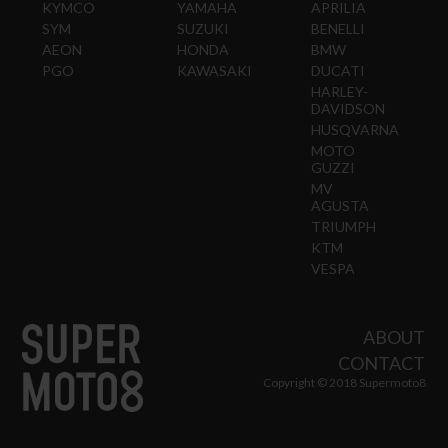
KYMCO
YAMAHA
APRILIA
SYM
SUZUKI
BENELLI
AEON
HONDA
BMW
PGO
KAWASAKI
DUCATI
HARLEY-
DAVIDSON
HUSQVARNA
MOTO
GUZZI
MV
AGUSTA
TRIUMPH
KTM
VESPA
ABOUT
CONTACT
Copyright © 2018 Supermoto8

__________

- WORK TASK
The whole listing must come back verbatim, with no pictures included.

- EXERCISE RESULT
KYMCO
YAMAHA
APRILIA
SYM
SUZUKI
BENELLI
AEON
HONDA
BMW
PGO
KAWASAKI
DUCATI
HARLEY-
DAVIDSON
HUSQVARNA
MOTO
GUZZI
MV
AGUSTA
TRIUMPH
KTM
VESPA
ABOUT
CONTACT
Copyright © 2018 Supermoto8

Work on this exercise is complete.